Collected data:
----

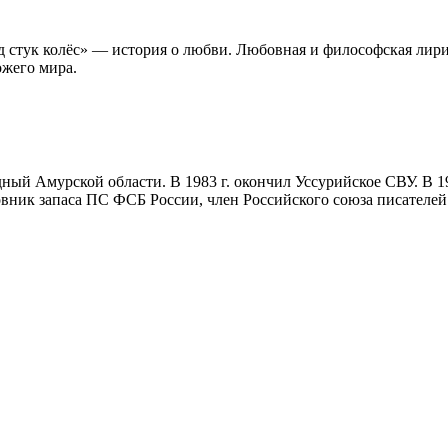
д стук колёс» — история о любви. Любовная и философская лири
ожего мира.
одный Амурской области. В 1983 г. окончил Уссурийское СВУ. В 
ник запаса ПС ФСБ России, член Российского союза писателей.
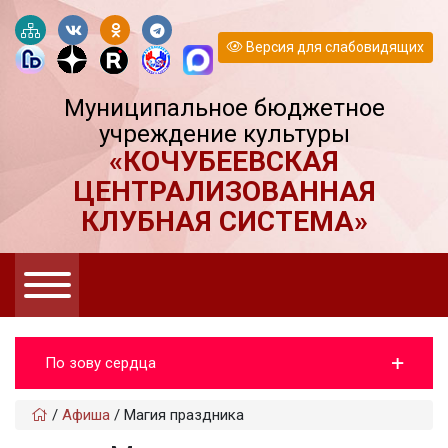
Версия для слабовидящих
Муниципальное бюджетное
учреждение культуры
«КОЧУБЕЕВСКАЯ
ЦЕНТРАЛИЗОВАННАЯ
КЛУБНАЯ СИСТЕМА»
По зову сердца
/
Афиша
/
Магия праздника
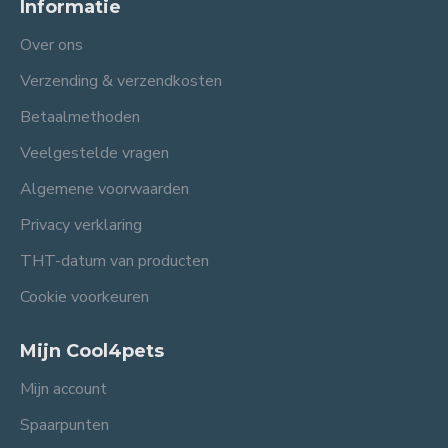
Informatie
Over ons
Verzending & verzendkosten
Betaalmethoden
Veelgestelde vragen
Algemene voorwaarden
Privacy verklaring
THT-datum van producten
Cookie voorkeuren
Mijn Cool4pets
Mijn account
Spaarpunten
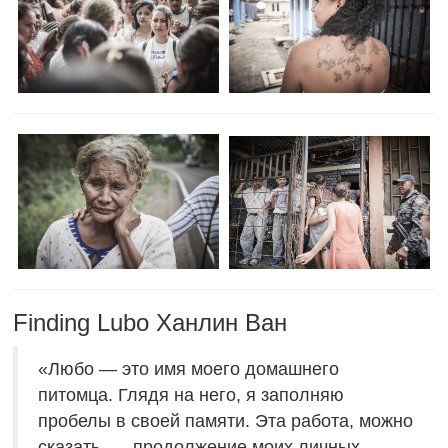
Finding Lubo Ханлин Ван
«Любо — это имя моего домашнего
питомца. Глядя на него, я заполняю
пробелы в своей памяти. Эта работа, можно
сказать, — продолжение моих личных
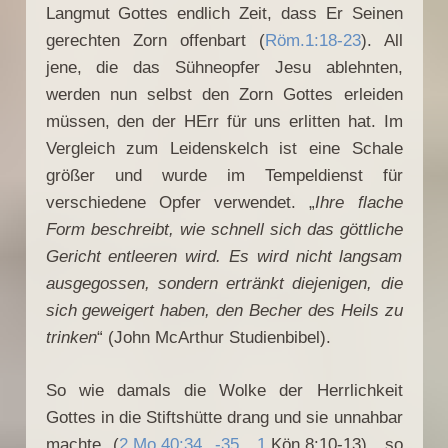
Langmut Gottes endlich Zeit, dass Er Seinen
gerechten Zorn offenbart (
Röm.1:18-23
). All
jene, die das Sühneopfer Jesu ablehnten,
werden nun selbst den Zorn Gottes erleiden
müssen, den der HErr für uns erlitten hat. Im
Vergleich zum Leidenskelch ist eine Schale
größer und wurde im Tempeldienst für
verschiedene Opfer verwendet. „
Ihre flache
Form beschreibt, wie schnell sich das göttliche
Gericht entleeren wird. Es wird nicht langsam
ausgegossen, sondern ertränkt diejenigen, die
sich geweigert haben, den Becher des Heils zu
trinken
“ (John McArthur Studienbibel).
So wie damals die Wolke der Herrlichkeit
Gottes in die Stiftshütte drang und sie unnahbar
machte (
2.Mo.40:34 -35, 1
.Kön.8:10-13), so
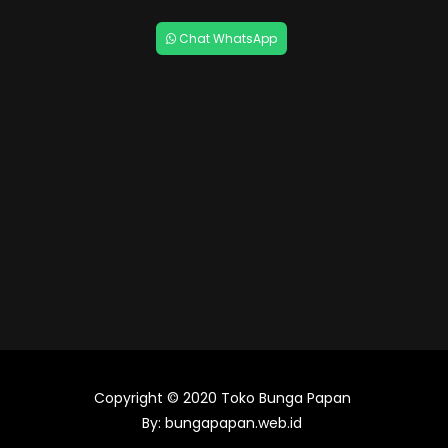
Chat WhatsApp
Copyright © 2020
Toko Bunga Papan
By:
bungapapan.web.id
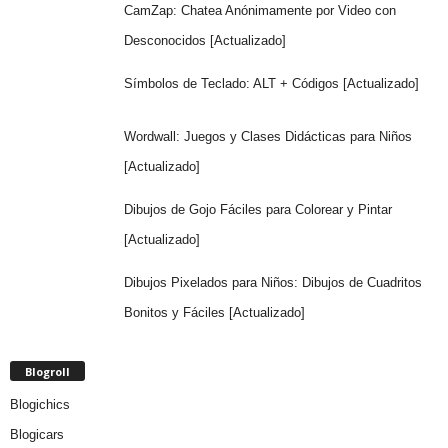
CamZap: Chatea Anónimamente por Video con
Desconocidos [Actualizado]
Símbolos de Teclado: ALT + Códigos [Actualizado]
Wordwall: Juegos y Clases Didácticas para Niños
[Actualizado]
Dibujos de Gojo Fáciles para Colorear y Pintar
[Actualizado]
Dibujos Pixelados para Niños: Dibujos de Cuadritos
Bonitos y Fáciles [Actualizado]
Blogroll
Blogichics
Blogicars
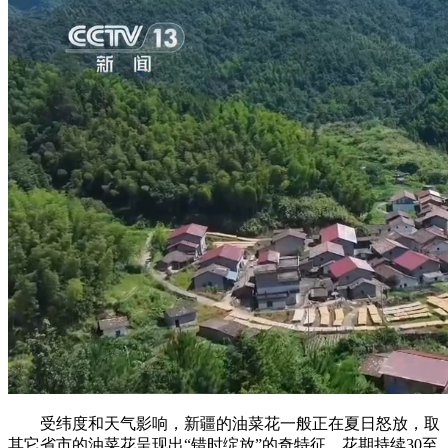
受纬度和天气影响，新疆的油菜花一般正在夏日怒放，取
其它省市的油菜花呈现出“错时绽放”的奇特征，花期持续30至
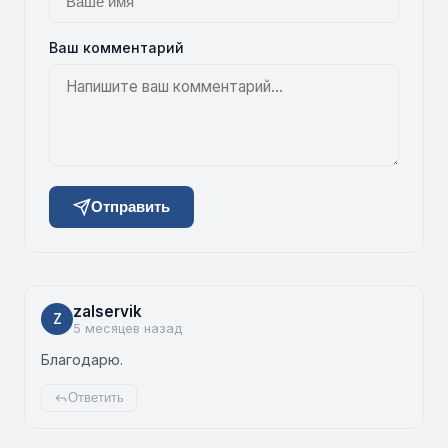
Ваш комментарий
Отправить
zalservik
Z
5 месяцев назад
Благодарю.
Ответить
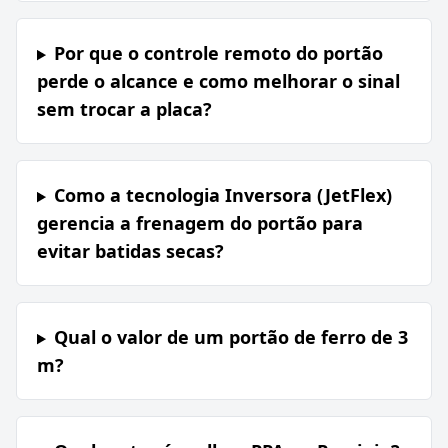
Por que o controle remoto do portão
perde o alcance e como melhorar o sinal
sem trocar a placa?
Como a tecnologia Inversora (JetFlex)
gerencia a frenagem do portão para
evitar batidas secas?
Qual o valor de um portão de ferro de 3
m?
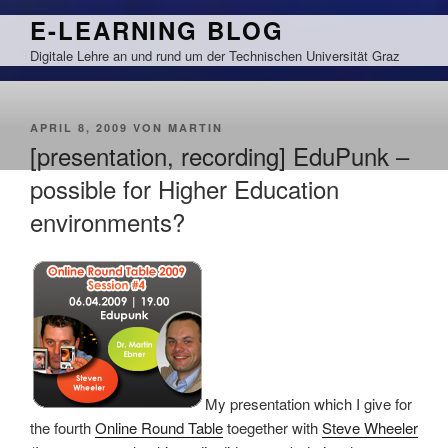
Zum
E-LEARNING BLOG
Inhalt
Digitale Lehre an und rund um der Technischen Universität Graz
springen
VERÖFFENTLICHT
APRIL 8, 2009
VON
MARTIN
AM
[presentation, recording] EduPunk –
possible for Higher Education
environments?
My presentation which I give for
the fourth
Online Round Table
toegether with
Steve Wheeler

----

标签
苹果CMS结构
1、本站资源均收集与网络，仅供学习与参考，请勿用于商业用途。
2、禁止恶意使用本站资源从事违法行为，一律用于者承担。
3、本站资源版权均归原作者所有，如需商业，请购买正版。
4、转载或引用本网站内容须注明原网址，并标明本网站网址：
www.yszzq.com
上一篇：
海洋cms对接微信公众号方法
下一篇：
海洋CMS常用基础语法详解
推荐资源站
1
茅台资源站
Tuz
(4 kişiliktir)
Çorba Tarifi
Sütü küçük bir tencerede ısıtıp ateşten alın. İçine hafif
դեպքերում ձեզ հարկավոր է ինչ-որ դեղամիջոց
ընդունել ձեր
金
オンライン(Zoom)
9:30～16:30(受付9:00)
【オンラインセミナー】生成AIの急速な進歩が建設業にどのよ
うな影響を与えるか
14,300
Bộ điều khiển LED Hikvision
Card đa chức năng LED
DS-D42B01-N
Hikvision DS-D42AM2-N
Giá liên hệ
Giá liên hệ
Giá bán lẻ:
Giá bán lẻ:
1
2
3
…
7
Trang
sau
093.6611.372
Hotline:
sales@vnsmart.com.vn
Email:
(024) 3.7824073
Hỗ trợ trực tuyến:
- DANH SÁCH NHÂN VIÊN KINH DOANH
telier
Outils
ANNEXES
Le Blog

----

### INSTRUCTIONS FOR THE TASK
Pull out every line of the entries that includes the word "Fáciles".

### YOUR SOLUTION
Dibujos de Gojo Fáciles para Colorear y Pintar
Bonitos y Fáciles [Actualizado]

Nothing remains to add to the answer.